@authdog/express resolves Authdog sessions for Express 4 and 5. It reads a cookie or bearer token, checks it through the environment's OIDC userinfo endpoint, and exposes the result to route handlers.
Install
npm install @authdog/express express@authdog/express is published on npm. express is a peer dependency (^4.18 or ^5); @authdog/node-commons installs automatically.
Configure
Create one client with your environment's public key (pk_...):
import express from "express"
import { createAuthdog } from "@authdog/express"
const app = express()
const authdog = createAuthdog({ publicKey: process.env.PK_AUTHDOG! })The key is safe to expose. It is parsed at startup; malformed keys and identity hosts outside the trusted HTTPS allowlist fail immediately.
Attach the session
Mount attachSession() before routes:
app.use(authdog.attachSession())It prefers the authdog-session cookie, then reads Authorization: Bearer <token>. A valid token requires a successful userinfo response (meta.code === 200 with a user). Missing, expired, malformed, or unverifiable tokens do not fail the request; they produce:
{
token: string | null,
user: unknown | null,
isAuthenticated: boolean,
userInfo?: UserInfoResponse | null,
}attachSession({ fetchUser: false }) only surfaces the unverified token.
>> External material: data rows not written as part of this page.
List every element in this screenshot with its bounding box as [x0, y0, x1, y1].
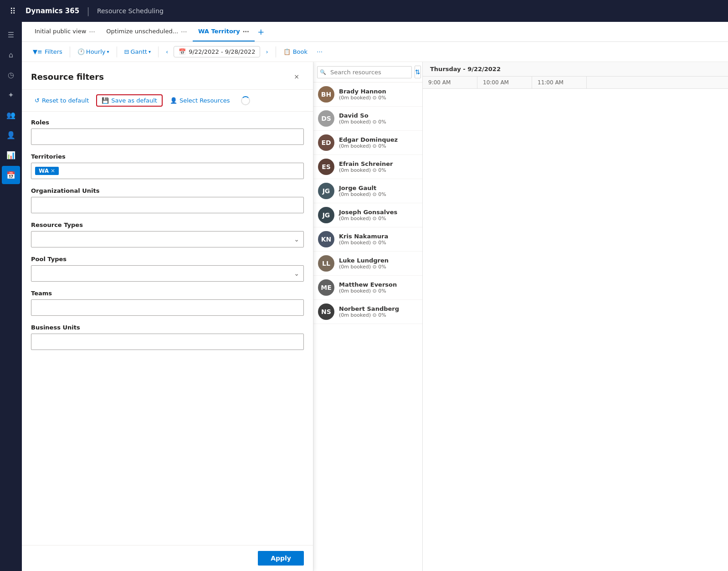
select-resources-button[interactable]: 👤 Select Resources — [166, 95, 234, 106]
territory-tag-close-wa[interactable]: ✕ — [51, 168, 55, 174]
toolbar-divider-2 — [117, 46, 117, 57]
territory-tag-wa[interactable]: WA ✕ — [35, 167, 59, 175]
gantt-button[interactable]: ⊟ Gantt ▾ — [121, 46, 154, 57]
resource-list-item[interactable]: LL Luke Lundgren (0m booked) ⊙ 0% — [313, 252, 422, 276]
reset-to-default-button[interactable]: ↺ Reset to default — [31, 95, 92, 106]
resource-list-item[interactable]: BH Brady Hannon (0m booked) ⊙ 0% — [313, 82, 422, 107]
sidebar-icon-home[interactable]: ⌂ — [2, 46, 20, 64]
territories-input[interactable]: WA ✕ — [31, 163, 304, 179]
resource-avatar: ME — [318, 279, 334, 296]
resource-list-item[interactable]: DS David So (0m booked) ⊙ 0% — [313, 107, 422, 131]
resource-list-item[interactable]: KN Kris Nakamura (0m booked) ⊙ 0% — [313, 227, 422, 252]
org-units-field: Organizational Units — [31, 187, 304, 213]
calendar-icon: 📅 — [179, 48, 186, 55]
resource-name: Kris Nakamura — [339, 233, 418, 240]
schedule-time-col: 10:00 AM — [477, 77, 532, 88]
gantt-icon: ⊟ — [124, 48, 129, 55]
content-area: Resource filters × ↺ Reset to default 💾 … — [22, 62, 728, 571]
resource-list-item[interactable]: NS Norbert Sandberg (0m booked) ⊙ 0% — [313, 300, 422, 324]
tab-options-icon-wa[interactable]: ⋯ — [243, 28, 249, 35]
resource-name: Brady Hannon — [339, 88, 418, 95]
resource-info: Luke Lundgren (0m booked) ⊙ 0% — [339, 257, 418, 270]
resource-list-item[interactable]: JG Jorge Gault (0m booked) ⊙ 0% — [313, 179, 422, 203]
filter-close-button[interactable]: × — [289, 69, 304, 84]
date-range-picker[interactable]: 📅 9/22/2022 - 9/28/2022 — [174, 46, 260, 57]
resource-list-item[interactable]: JG Joseph Gonsalves (0m booked) ⊙ 0% — [313, 203, 422, 227]
business-units-field: Business Units — [31, 324, 304, 350]
schedule-area: Thursday - 9/22/2022 9:00 AM10:00 AM11:0… — [423, 62, 728, 571]
sidebar-icon-hamburger[interactable]: ☰ — [2, 26, 20, 44]
sidebar-icon-reports[interactable]: 📊 — [2, 146, 20, 164]
pool-types-label: Pool Types — [31, 256, 304, 262]
resource-name: Joseph Gonsalves — [339, 209, 418, 216]
sidebar-icon-recent[interactable]: ◷ — [2, 66, 20, 84]
teams-field: Teams — [31, 290, 304, 316]
sidebar-icon-starred[interactable]: ✦ — [2, 86, 20, 104]
toolbar-divider-3 — [158, 46, 159, 57]
resource-name: Jorge Gault — [339, 185, 418, 191]
toolbar-divider-4 — [276, 46, 276, 57]
resource-meta: (0m booked) ⊙ 0% — [339, 191, 418, 197]
sidebar-icon-calendar[interactable]: 📅 — [2, 166, 20, 184]
resource-avatar: JG — [318, 183, 334, 199]
more-options-button[interactable]: ⋯ — [313, 46, 326, 57]
app-title: Dynamics 365 — [26, 7, 79, 15]
resource-meta: (0m booked) ⊙ 0% — [339, 264, 418, 270]
tab-bar: Initial public view ⋯ Optimize unschedul… — [22, 22, 728, 42]
schedule-time-header: 9:00 AM10:00 AM11:00 AM — [423, 77, 728, 89]
tab-options-icon-initial[interactable]: ⋯ — [89, 28, 95, 35]
sidebar-icon-person[interactable]: 👤 — [2, 126, 20, 144]
resource-name: Efrain Schreiner — [339, 160, 418, 167]
resource-info: Efrain Schreiner (0m booked) ⊙ 0% — [339, 160, 418, 173]
resource-info: David So (0m booked) ⊙ 0% — [339, 112, 418, 125]
resource-list-item[interactable]: ES Efrain Schreiner (0m booked) ⊙ 0% — [313, 155, 422, 179]
resource-avatar: BH — [318, 86, 334, 103]
save-as-default-button[interactable]: 💾 Save as default — [96, 94, 163, 107]
tab-initial-public-view[interactable]: Initial public view ⋯ — [29, 22, 101, 41]
teams-input[interactable] — [31, 299, 304, 316]
resource-meta: (0m booked) ⊙ 0% — [339, 143, 418, 149]
tab-optimize-unscheduled[interactable]: Optimize unscheduled... ⋯ — [101, 22, 193, 41]
nav-divider: | — [87, 5, 90, 16]
resource-info: Kris Nakamura (0m booked) ⊙ 0% — [339, 233, 418, 246]
pool-types-select-wrap — [31, 265, 304, 282]
hourly-button[interactable]: 🕐 Hourly ▾ — [74, 46, 113, 57]
resource-search-bar: ⇅ — [313, 62, 422, 82]
select-resources-icon: 👤 — [170, 97, 177, 104]
next-date-button[interactable]: › — [262, 46, 272, 57]
teams-label: Teams — [31, 290, 304, 297]
resource-search-input[interactable] — [317, 66, 412, 78]
resource-meta: (0m booked) ⊙ 0% — [339, 119, 418, 125]
resource-name: Luke Lundgren — [339, 257, 418, 264]
filter-body: Roles Territories WA ✕ — [22, 112, 313, 545]
resource-meta: (0m booked) ⊙ 0% — [339, 216, 418, 221]
pool-types-select[interactable] — [31, 265, 304, 282]
resource-list-item[interactable]: ME Matthew Everson (0m booked) ⊙ 0% — [313, 276, 422, 300]
resource-meta: (0m booked) ⊙ 0% — [339, 240, 418, 246]
filter-actions: ↺ Reset to default 💾 Save as default 👤 S… — [22, 90, 313, 112]
main-content: Initial public view ⋯ Optimize unschedul… — [22, 22, 728, 571]
sidebar-icon-contacts-group[interactable]: 👥 — [2, 106, 20, 124]
book-button[interactable]: 📋 Book — [280, 46, 311, 57]
business-units-input[interactable] — [31, 334, 304, 350]
prev-date-button[interactable]: ‹ — [162, 46, 172, 57]
org-units-input[interactable] — [31, 197, 304, 213]
tab-wa-territory[interactable]: WA Territory ⋯ — [193, 22, 255, 41]
sort-button[interactable]: ⇅ — [415, 66, 421, 78]
schedule-grid[interactable] — [423, 89, 728, 571]
gantt-chevron-icon: ▾ — [149, 49, 151, 54]
tab-add-button[interactable]: + — [255, 26, 267, 38]
resource-info: Norbert Sandberg (0m booked) ⊙ 0% — [339, 305, 418, 318]
resource-avatar: KN — [318, 231, 334, 247]
resource-list-item[interactable]: ED Edgar Dominquez (0m booked) ⊙ 0% — [313, 131, 422, 155]
roles-input[interactable] — [31, 129, 304, 145]
roles-field: Roles — [31, 119, 304, 145]
apply-button[interactable]: Apply — [258, 551, 304, 566]
resource-types-select[interactable] — [31, 231, 304, 247]
app-grid-icon[interactable]: ⠿ — [5, 6, 20, 16]
tab-options-icon-optimize[interactable]: ⋯ — [181, 28, 187, 35]
filter-panel-header: Resource filters × — [22, 62, 313, 90]
filters-button[interactable]: ▼≡ Filters — [29, 46, 66, 57]
resource-types-field: Resource Types — [31, 221, 304, 247]
left-sidebar: ☰ ⌂ ◷ ✦ 👥 👤 📊 📅 — [0, 22, 22, 571]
It deliberately leaves user null and isAuthenticated false. Therefore built-in requireAuth rejects that request with 401; use this option only when separate server-side validation and enforcement replace Authdog's gate.
Protect a route
attachSession only records context. requireAuth is the security boundary and returns 401 {"error":"Unauthorized"} unless isAuthenticated is true:
app.get("/me", authdog.requireAuth, (req, res) => {
res.json(req.authdog!.user)
})Authentication identifies a caller; it does not authorize actions. Apply your authorization checks after requireAuth. Client-side checks never protect server routes.
Sign out
logout expires the local cookie and redirects to a sanitized same-origin redirect_uri:
app.get("/logout", authdog.logout)This does not revoke a bearer token or end an upstream identity-provider session.